TRY IT:
Check each line of the records below and collect those that include the word "minuti".

(Transcribed page contents)
*** Block opens ***

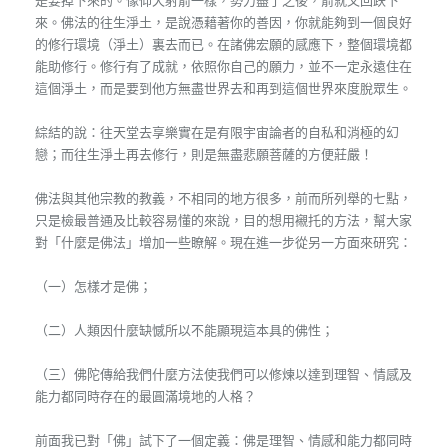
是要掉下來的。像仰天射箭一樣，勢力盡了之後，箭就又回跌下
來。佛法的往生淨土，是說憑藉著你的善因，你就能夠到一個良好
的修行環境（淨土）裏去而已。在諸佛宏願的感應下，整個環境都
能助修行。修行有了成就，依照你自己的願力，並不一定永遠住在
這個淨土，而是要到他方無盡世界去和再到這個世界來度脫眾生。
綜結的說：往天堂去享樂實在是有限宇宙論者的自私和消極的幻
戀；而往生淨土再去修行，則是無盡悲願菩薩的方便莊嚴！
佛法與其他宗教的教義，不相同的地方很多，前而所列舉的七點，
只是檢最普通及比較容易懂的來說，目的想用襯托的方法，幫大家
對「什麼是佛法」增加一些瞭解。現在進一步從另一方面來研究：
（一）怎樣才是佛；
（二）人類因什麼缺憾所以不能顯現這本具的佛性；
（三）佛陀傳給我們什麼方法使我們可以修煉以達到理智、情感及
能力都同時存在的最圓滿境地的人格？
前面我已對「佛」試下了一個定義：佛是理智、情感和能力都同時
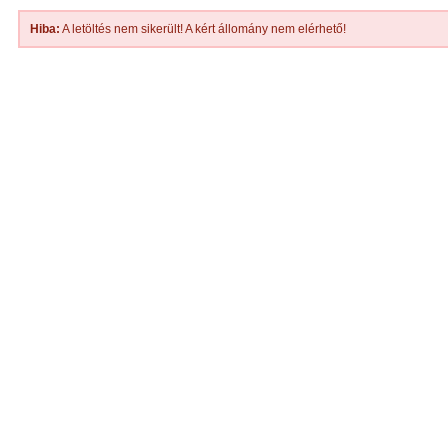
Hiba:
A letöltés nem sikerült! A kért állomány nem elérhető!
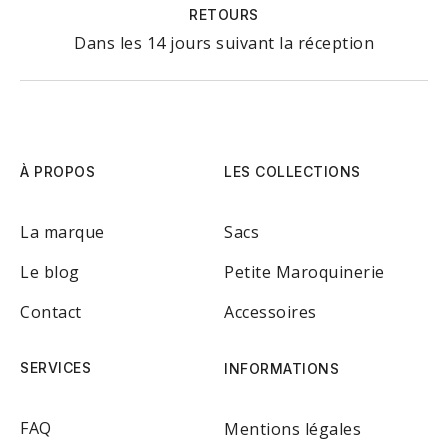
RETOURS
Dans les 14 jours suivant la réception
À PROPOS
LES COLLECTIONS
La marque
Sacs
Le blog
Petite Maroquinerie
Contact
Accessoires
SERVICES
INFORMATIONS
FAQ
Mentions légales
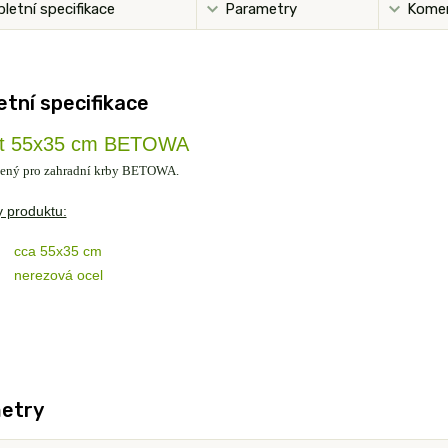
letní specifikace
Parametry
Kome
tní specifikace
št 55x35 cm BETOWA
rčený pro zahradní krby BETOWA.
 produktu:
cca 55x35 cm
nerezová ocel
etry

*** Block closes ***
*** Block opens ***

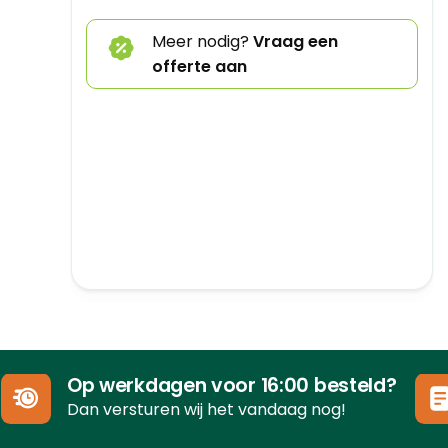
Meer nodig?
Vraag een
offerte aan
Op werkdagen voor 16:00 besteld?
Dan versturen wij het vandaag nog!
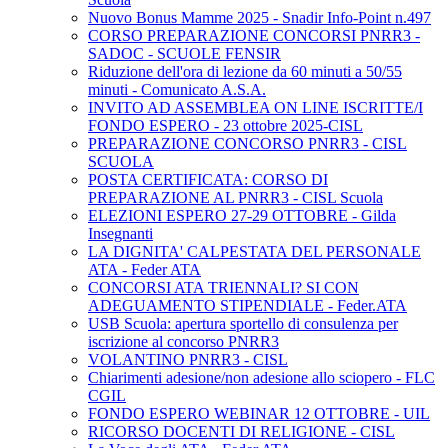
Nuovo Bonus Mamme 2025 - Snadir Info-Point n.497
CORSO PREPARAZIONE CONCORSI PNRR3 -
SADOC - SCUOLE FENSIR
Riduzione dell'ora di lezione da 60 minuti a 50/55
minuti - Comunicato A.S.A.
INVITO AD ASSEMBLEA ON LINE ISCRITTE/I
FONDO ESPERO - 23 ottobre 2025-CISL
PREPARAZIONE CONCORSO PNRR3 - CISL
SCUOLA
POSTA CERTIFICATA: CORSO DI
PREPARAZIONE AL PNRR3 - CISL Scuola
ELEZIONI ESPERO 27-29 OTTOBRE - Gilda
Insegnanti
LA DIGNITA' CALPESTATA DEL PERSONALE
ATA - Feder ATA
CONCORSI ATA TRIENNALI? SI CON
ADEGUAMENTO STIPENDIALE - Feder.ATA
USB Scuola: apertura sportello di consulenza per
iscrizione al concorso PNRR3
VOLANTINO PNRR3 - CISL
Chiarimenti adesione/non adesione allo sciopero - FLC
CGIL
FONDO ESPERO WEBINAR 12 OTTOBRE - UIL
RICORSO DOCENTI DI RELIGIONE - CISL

*** Block closes ***

EXERCISE SOLUTION:
Riduzione dell'ora di lezione da 60 minuti a 50/55
minuti - Comunicato A.S.A.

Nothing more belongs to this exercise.